(Saved data entries)
....................

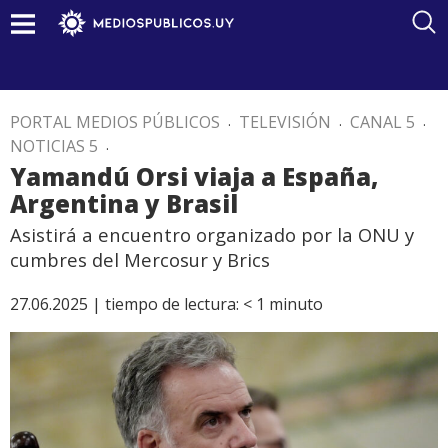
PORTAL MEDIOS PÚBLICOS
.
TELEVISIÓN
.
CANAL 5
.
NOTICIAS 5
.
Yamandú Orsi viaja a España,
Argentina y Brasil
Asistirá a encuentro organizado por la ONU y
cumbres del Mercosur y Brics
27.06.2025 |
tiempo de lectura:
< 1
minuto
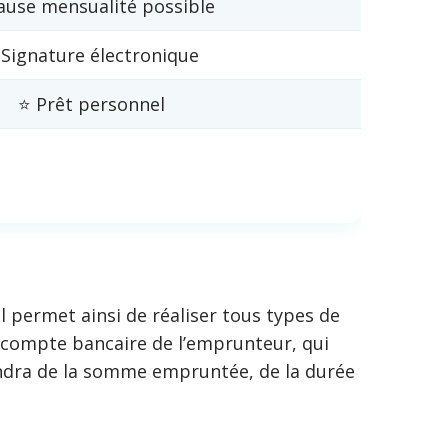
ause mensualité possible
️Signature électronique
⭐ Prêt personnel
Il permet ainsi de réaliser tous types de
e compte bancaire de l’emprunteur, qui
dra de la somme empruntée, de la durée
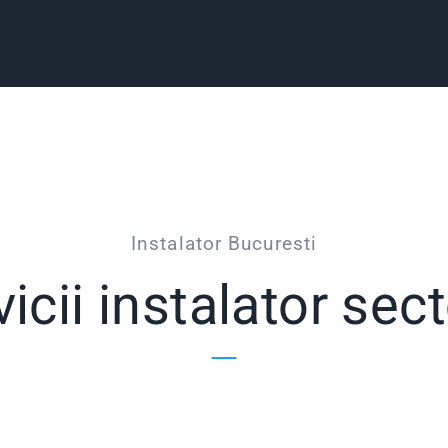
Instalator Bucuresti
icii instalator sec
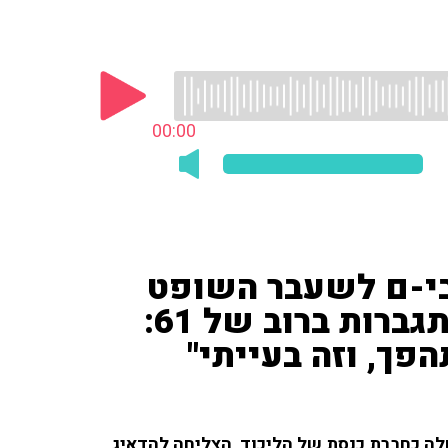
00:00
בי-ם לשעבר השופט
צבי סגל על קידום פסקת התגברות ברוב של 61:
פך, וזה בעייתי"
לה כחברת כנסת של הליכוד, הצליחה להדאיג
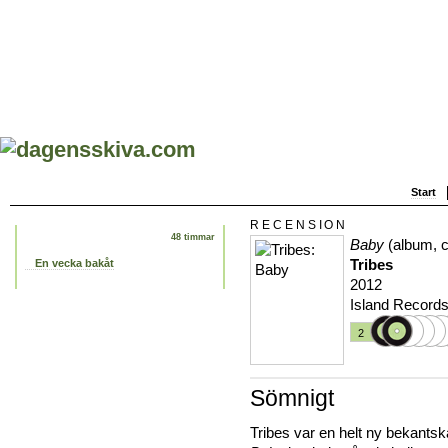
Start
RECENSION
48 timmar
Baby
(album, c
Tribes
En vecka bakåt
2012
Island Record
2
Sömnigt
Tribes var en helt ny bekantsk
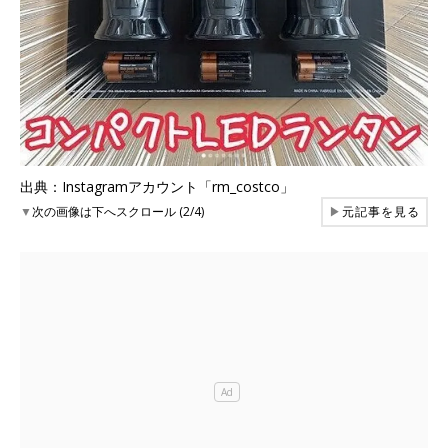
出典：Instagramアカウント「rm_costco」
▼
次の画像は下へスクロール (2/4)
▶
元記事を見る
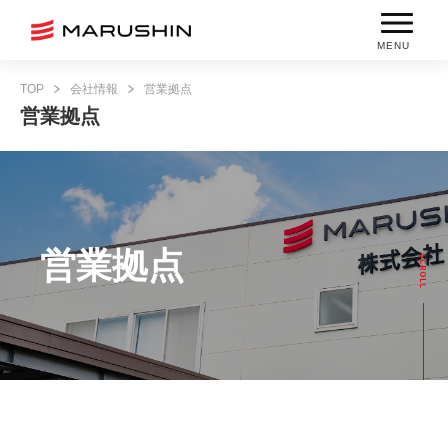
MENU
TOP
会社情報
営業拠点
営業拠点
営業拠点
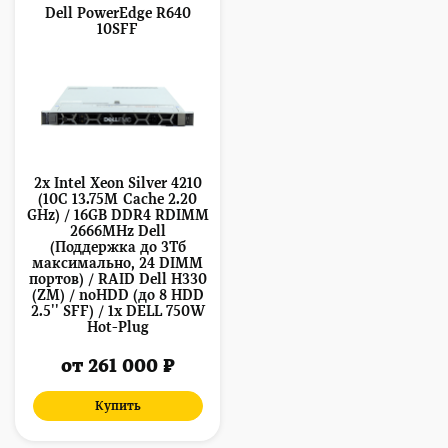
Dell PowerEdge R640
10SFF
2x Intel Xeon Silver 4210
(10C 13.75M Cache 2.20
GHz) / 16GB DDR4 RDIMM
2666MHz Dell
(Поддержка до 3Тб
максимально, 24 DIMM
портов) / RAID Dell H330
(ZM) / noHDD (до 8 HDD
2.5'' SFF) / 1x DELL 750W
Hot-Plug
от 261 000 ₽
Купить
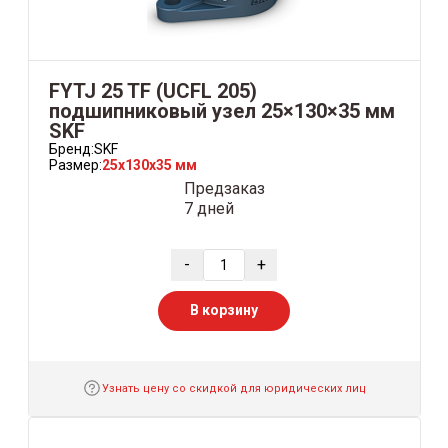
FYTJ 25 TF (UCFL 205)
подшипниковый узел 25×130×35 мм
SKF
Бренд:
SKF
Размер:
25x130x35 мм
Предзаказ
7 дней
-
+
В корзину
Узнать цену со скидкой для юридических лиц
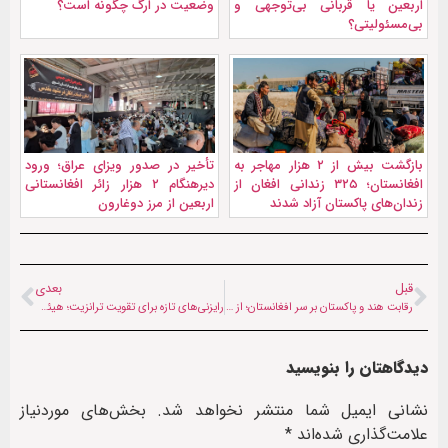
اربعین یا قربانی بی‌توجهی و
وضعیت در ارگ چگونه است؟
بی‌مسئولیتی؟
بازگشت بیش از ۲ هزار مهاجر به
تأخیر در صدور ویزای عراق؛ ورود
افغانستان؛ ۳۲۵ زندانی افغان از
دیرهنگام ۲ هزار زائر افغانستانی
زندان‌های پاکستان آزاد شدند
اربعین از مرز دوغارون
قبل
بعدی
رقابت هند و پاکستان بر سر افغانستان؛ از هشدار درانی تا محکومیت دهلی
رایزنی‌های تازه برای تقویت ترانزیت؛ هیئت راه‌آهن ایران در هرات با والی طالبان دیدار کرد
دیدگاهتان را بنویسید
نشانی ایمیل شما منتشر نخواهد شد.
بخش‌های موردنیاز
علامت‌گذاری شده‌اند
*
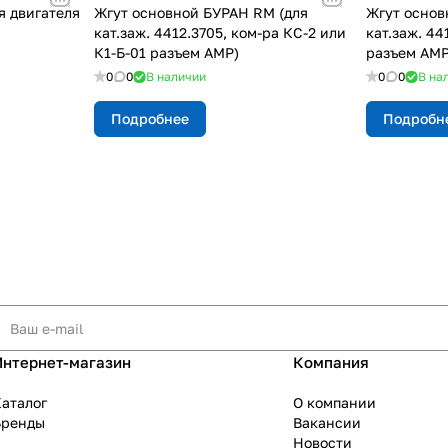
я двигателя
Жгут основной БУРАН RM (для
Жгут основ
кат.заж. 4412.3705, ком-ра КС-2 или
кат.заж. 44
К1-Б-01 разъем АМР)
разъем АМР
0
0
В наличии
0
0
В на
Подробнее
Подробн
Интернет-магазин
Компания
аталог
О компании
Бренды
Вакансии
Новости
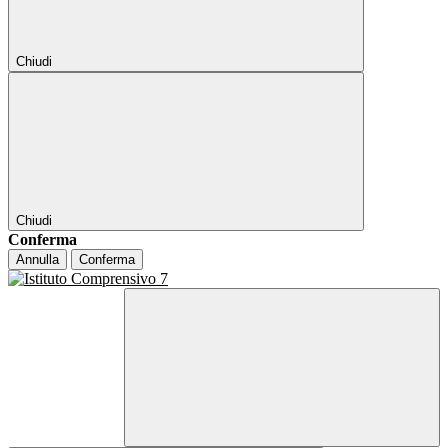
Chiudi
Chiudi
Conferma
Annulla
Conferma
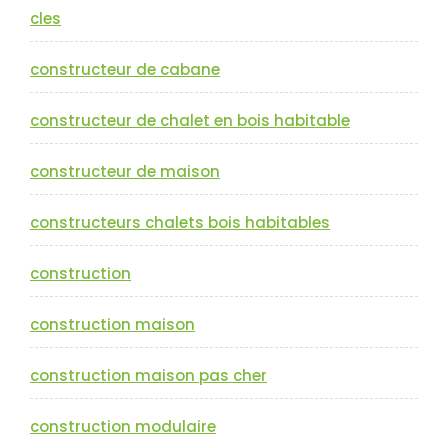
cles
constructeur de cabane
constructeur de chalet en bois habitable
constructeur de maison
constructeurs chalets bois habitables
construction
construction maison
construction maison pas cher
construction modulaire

....................

* **WORK TO COMPLETE**
If a line in the records above contains the string "bois", copy that line out.

* **SOLUTION TO THE EXERCISE**
constructeur de chalet en bois habitable
constructeurs chalets bois habitables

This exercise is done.